There’s a lot of wisdom out there. Have you heard ‘your people are the most important asset’? How about ‘your customers are your priority’? Or, perhaps, ‘the product has to be the most important thing’ (that from Steve Jobs). It seems that there are countless guides and rules to being an entrepreneur. How can they all be right? They all sound right. How can any of them be wrong?
Well, the one great truth is that there is no single truth to being an entrepreneur. Everything in life is constantly changing, and the successful entrepreneur needs to adapt and adopt to new areas of focus based on circumstances. What exactly should these areas of focus be?
1. People
This is a topic that will always be near the top of your agenda. When you first start out, you may have limited funds, you may offer scant security and you may warn potential new employees of long hours and difficulties. However, the better decisions you make about people, the easier the journey will be and the sooner success will come.
As you grow, and start to enjoy success, you may suddenly have different challenges. You need to reward those who have been loyal. Sadly, you also need to let go of those who cannot rise to new challenges.
You need to raise your expectations when you hire, and offer more to all your employees. Suddenly, performance management, employee surveys, and benefits packages all feature in your thinking.
Each stage of growth brings different people-challenges. You can be sure that what worked in the past won’t automatically work in the future. As an entrepreneur, you need to identify and decide which approach is best.
2. Customer
Some years ago, I read the views of a hugely successful UK entrepreneur. He explained that when he witnessed start-up companies, he noticed over-confidence and exaggeration. His observations were that a company never makes its first crucial sale without a healthy dose of both. Entrepreneurs tend to promise to deliver, despite having little idea how to do so, returning to the office to work it out. They give the impression that they have been established for years and that their products and services are popular and tested.
This established and highly regarded entrepreneur was candid in his view that, without these traits, more start-up companies don’t stand a chance. An entrepreneur needs to tread that line between bravado, and confidence, between taking on any work offered, and being more selective.
3. Cost
Entrepreneurs need to balance the need to watch cash, with investing aggressively, to ensure they enjoy the opportunities of a growing economy. If you don’t invest, you’ll stagnate, good employees will leave, competitors will overtake you and you won’t survive.

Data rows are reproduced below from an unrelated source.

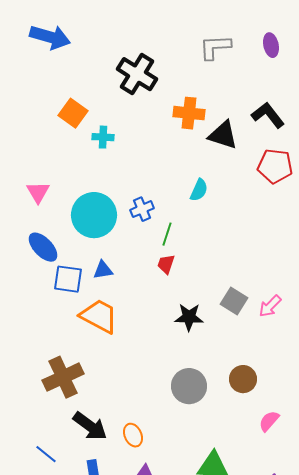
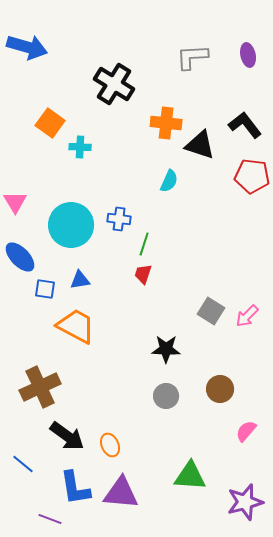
cyan semicircle: (199, 190) -> (169, 181), moved
blue cross: (142, 209) -> (119, 219), turned 30
blue square: (68, 279) -> (45, 289), size x0.7
black star: (189, 317) -> (166, 349), moved
gray circle: (189, 386) -> (166, 396), size x0.7

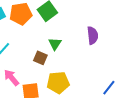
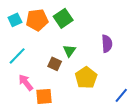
yellow pentagon: (58, 83) -> (86, 78), moved, turned -30

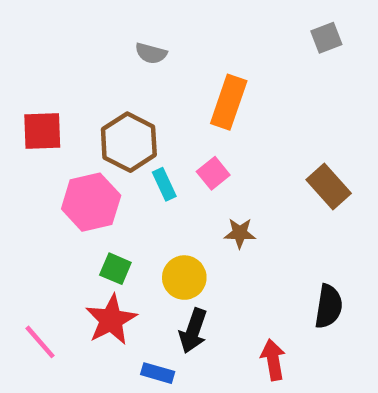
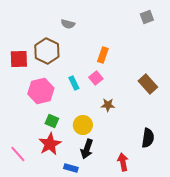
orange rectangle: (229, 102) -> (103, 55), moved, size x0.7
brown hexagon: (129, 142) -> (47, 51), moved

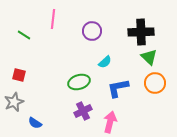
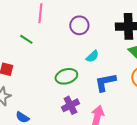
green line: (24, 35) -> (26, 39), moved

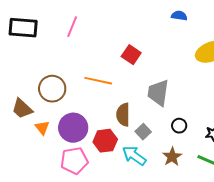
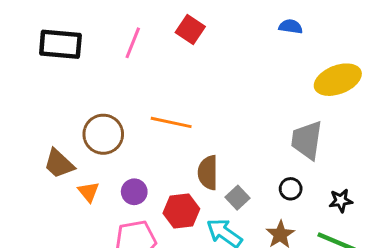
red square: (131, 55) -> (190, 30), moved
gray trapezoid: (158, 93) -> (307, 140), moved
purple circle: (73, 128) -> (134, 192), size x0.6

There’s a right time to look after the cents and there’s a right time to worry about the big picture and investment.
4. Product
For most of us, funds are limited. There’s a right time to invest in product development, and a right time to focus on other things, such as hiring more people, moving to bigger premises, or increasing marketing spend.
There’s no doubt that a great product will help sales and profits. But how many times have you read tales of companies with superior products to others, who failed dismally? When are your products good enough? When do you need to refresh the range? When are you better off focusing on cutting costs and prices? As the entrepreneur, there is no single answer: the decisions are yours.
5. Vision, Communication and Motivation
Some will say that your main job as an entrepreneur is to establish a vision and communicate it to your people. You then need to motivate them. This seems so sensible and true, that it must be difficult to find anyone to argue against it.
However, there may be times, in the early days, where what is needed is for you to sit with everyone stuffing envelopes, or checking reports, or doing whatever is needed at the front line. Strategy and vision can wait for another day. Everyone needs to know that you wouldn’t ask anyone to do something you aren’t prepared to do yourself.
So, what are the ten golden rules or the five key traits or the four effective habits of an effective entrepreneur? I’ve no idea. What I do know, though, is that an entrepreneur needs to be able to change, to reflect the needs of every different day, week, month and year. And perhaps that’s the one great truth.